My father slumped with exhaustion as he was wheeled to have X-rays taken – the intern was right, when he willed his muscles to loosen, the pain in his shoulder began to subside. Even the ache in his head seemed to lessen.

While he waited for the technician to adjust his equipment, my father gazed through a rain-stained window at darkness softened by the glow of an exterior light. He could see an ambulance driving into the frame of the window, then disappearing from view, the frame going dark again. He thought of the bargain he had proposed, just minutes earlier, and renewed it. Never again, he thought. He had offered up such bargains to the gods of the universe before, with smaller stakes, over smaller matters, and then proceeded to forget them, to let his end down, he knew that. But this was different, this time he meant it, and he assumed his intention and resolve were clear.

The X-rays showed the injury to my father’s shoulder to be no more than a bad bruise. He was given an ice pack, and then the doctor and nurse forgot about it. But the ankle turned out to be more than sprained. It was broken and would need to be set painfully and placed in a plaster of Paris cast. First he was told that someone, a specialist, was being telephoned and would be there within an hour, then that another emergency had precluded that; he would have to wait until morning. It was now way past midnight, so he would just have to grit his teeth and endure the pain for another six hours or more, the intern cheerfully told him. “It’s only pain,” he said.

My father took some grim satisfaction in this
development, interpreting it to mean that the universe
– or whatever was out there – had accepted his bargain, or had perhaps upped the ante slightly, that his condition should be worse so that his child’s could be better. And it was. My mother soon joined him, relief clear on her face. Esther’s fever was already down, and she was asleep. They would keep her overnight and watch her, but the doctor didn’t think it was anything too serious. “Just one of those mysterious childhood things,” he said, a diagnosis he was obviously satisfied with. My father nodded his head in agreement. It was hard to be an atheist when the universe operated with such apparent purpose.

Years later, my father would only remember that Esther had been burning up with fever and had thrown her parents into a panic.
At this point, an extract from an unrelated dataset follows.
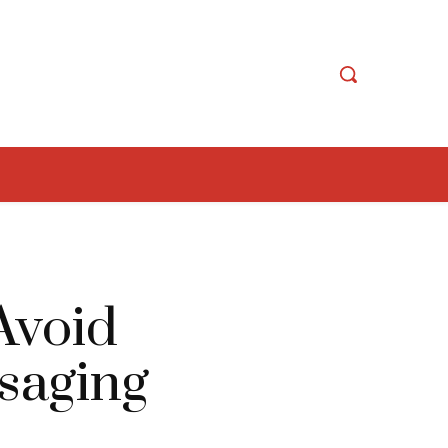
Avoid
saging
Perhaps, as the doctor had suggested, it had just been one of those baffling childhood ailments that come and go without apparent explanation, leaving no discernible mark.
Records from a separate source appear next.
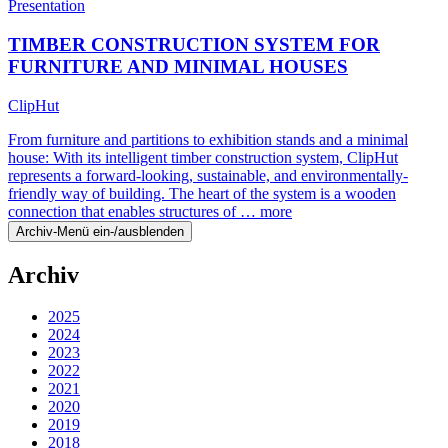
Presentation
TIMBER CONSTRUCTION SYSTEM FOR
FURNITURE AND MINIMAL HOUSES
ClipHut
From furniture and partitions to exhibition stands and a minimal
house: With its intelligent timber construction system, ClipHut
represents a forward-looking, sustainable, and environmentally-
friendly way of building. The heart of the system is a wooden
connection that enables structures of …
more
Archiv-Menü ein-/ausblenden
Archiv
2025
2024
2023
2022
2021
2020
2019
2018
My father was changed, though, or so he believed.

He recalled that my mother looked in on Judy, who was sleeping peacefully on a cot in the playroom, and then went to fetch two coffees in paper cups while my father sat in a strangely calm repose and communed with the pain in his ankle. The coffee when it came, hot and milky, would be soothing in its own way, and would suffice to stifle his craving for something stronger. But there was a brief period after the intern left, when all the nurses were busying themselves elsewhere and my mother had not yet returned, that he was alone with his demons in a small bare room, his leg extended. They had given him morphine and the pain was retreating in almost noticeable waves, like soldiers quitting a battlefield. The muting of the pain served, though, to make his desire for both a drink and a cigarette more acute. His body cried out for both. There were sure to be cigarettes in his jacket pocket and a small flask, half full of rye whisky, in the inside breast pocket of his coat. He didn’t know what had become of either. When my mother came back, he would ask her to find his jacket and bring him a cigarette – surely there could be no objection to that. As for the flask, no, he would forego that. Yes, he had promised only that he wouldn’t again be drunk, not that he would never drink again, like converted sinners caught up in religious fervour who
vowed never to touch another drop. A drink now, he felt certain, would not be a breach of the bargain he had made, it would not put Esther in jeopardy, would
not compromise his word. Still, he thought, it was bet
ter to be safe. He had been careless, he knew, just that, but that was bad enough. He would try not to be careless again.